The 2020 Legislative Term Begins
Published: January 8th, 2020
By: Joe Angelino

The 2020 Legislative term begins

Today in Albany, lawmakers are meeting for the first day of the New York State 2020 Legislative Session. State senators and assembly members are gathered at the Capitol for the 203rd term since the founding of our state and country.

Over the past year, we've seen what it is like to live in a totalitarian state having one-party in charge of making the laws. This happened because of the flip of the state Senate from red to blue in 2018. The Republican Party lost its Senate majority, and New York State lost its balance. The makeup in the Senate chambers is currently 40 Democrats and 23 Republicans.

The Republicans held the Senate majority near exclusively since the end of WW2. Apparently, this loss of power was more of a shock to some GOP senators than most people imagined. Since the spring of 2019, a Republican Senator, Catharine Young, resigned and eight other GOP senators have announced they do not plan to seek reelection.

The reluctant eight leaving office or ending political careers are, Richard Funke, George Amedore, Betty Little, Joseph E. Robach, Michael Ranzenhofer, Robert Ortt, and Chris Jacobs. Another is Senator Bob Antonacci, who was just sworn in as a Supreme Court Justice in Onondaga County.
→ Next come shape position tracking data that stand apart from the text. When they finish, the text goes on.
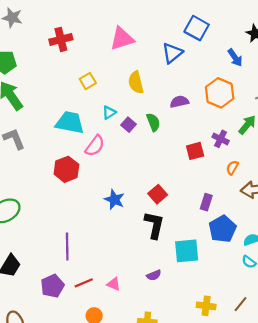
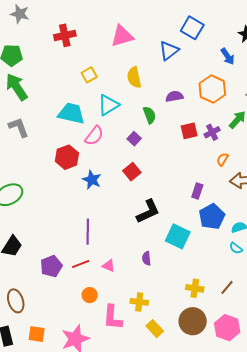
cyan triangle: (109, 113) -> (108, 105), size x1.6
purple square: (128, 125) -> (134, 139), moved
purple cross: (221, 139) -> (212, 132), turned 35
red square: (195, 151) -> (189, 131), moved
red square: (158, 194) -> (132, 172), moved
blue star: (114, 200) -> (92, 180), moved
black L-shape: (154, 225) -> (148, 211), turned 52
purple line: (67, 246) -> (88, 232), moved
cyan square: (187, 251) -> (178, 236), turned 30
purple semicircle: (154, 275) -> (146, 258), turned 104

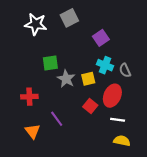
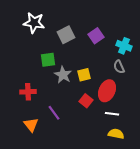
gray square: (69, 18) -> (66, 35), moved
cyan cross: (105, 65) -> (124, 46), moved

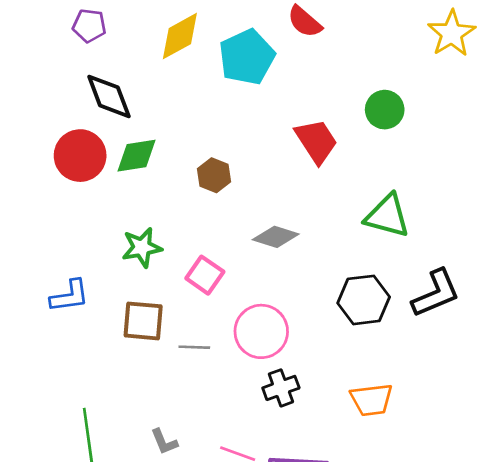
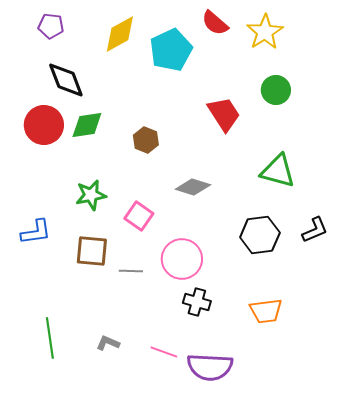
yellow star: (452, 33) -> (265, 32), moved
black L-shape: (436, 293) -> (315, 230), size x0.7
black cross: (281, 388) -> (197, 302), turned 36
gray L-shape: (164, 442) -> (108, 343), turned 135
When the going gets tough… the tough apparently leave. Being in the majority for all those years must have been really cushy if only one year in the minority prompted these senators to call it quits. The GOP senators should have commiserated with their fellow Republicans in the State Assembly. The Assembly GOP has been in the minority for the past 45 years; they were last the majority power in 1975.
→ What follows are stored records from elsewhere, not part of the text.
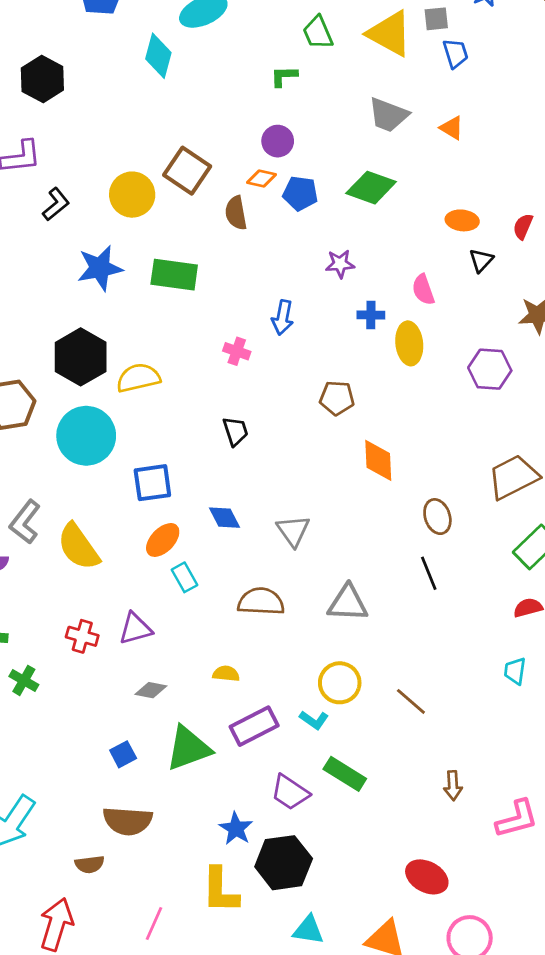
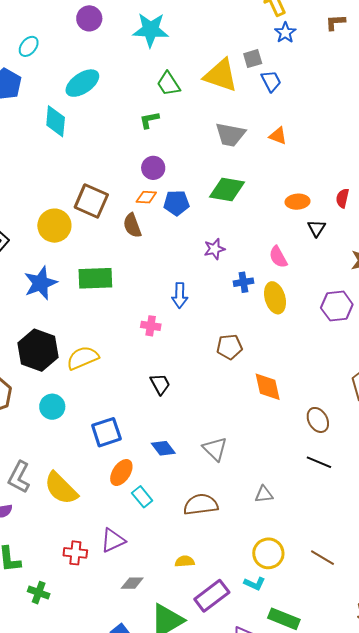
cyan circle: (86, 436) -> (52, 407), size x0.6
black line: (429, 573) -> (319, 462), turned -35
gray triangle: (348, 603) -> (264, 494), size x0.6

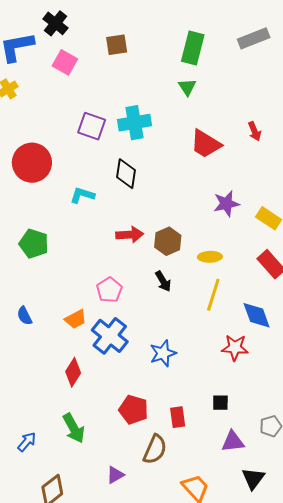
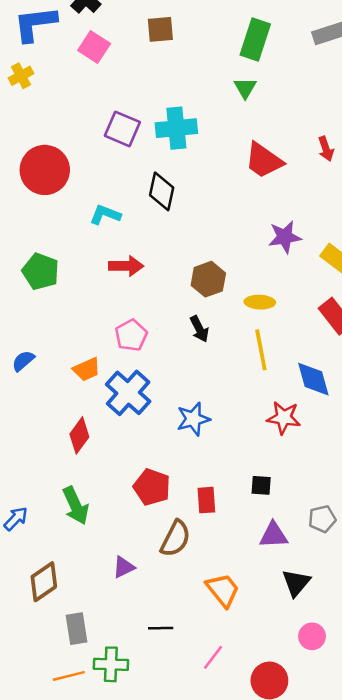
red arrow: (130, 235) -> (126, 266), moved
yellow line: (213, 295) -> (261, 350), turned -32
blue semicircle: (25, 316) -> (23, 361), turned 72

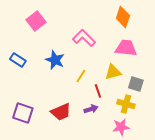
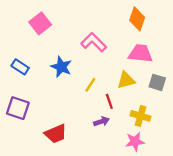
gray square: (136, 84) -> (157, 82), moved
red trapezoid: (61, 112) -> (56, 134), moved
purple square: (23, 113) -> (18, 108), moved

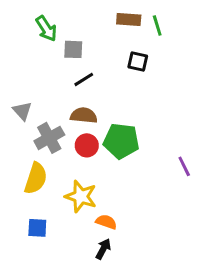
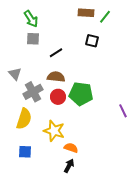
green line: (157, 25) -> (105, 17), turned 56
gray square: (73, 49) -> (33, 39), moved

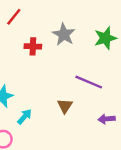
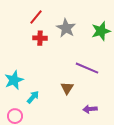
red line: (14, 17) -> (36, 17), moved
purple arrow: (107, 119) -> (90, 109), moved

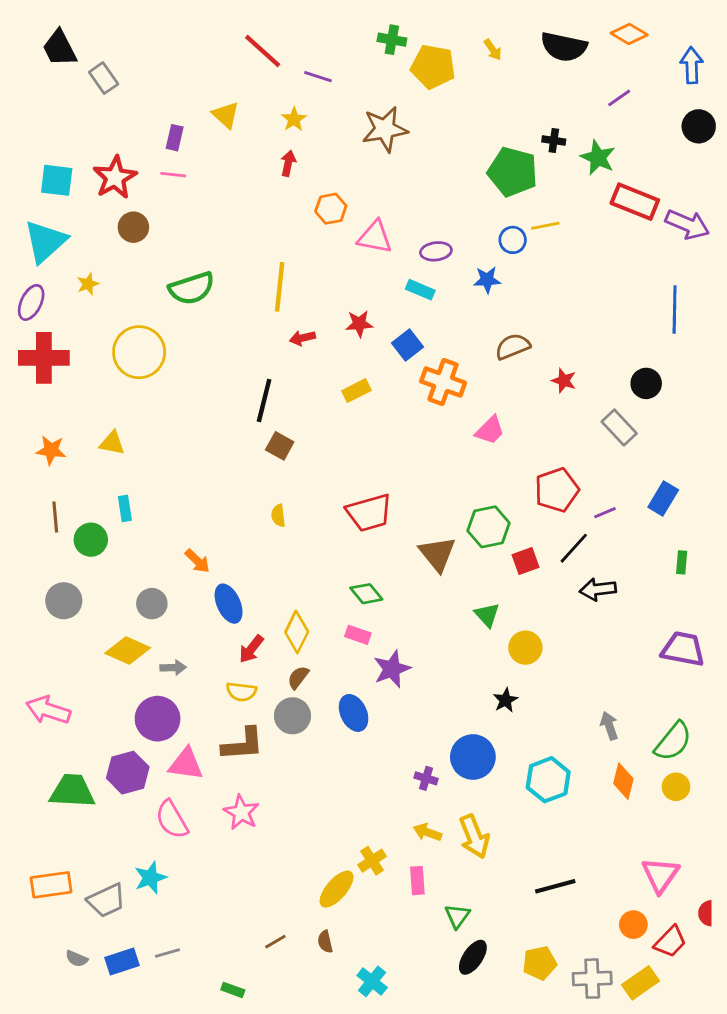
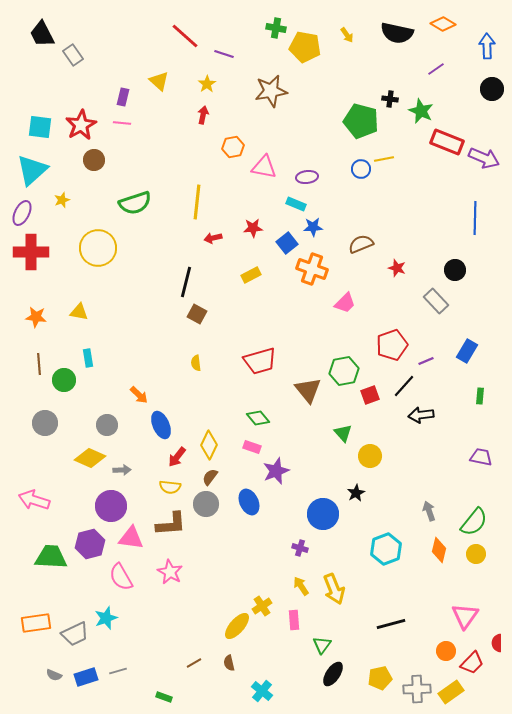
blue star: (487, 280) -> (313, 227), moved
purple trapezoid: (683, 649) -> (481, 457), size x0.7
blue circle: (473, 757) -> (323, 514), moved
yellow arrow: (427, 832) -> (301, 586), turned 36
In the 2020 state senate elections, keeping these senate seats red will be difficult without the horsepower of incumbency. The hope is there will be a backlash towards Democrats for the debacle we are now living with known as criminal justice reform. With this wind at the Republican's backs, not only will the contested senate seats remain red, but a few currently blue seats might also be flipped.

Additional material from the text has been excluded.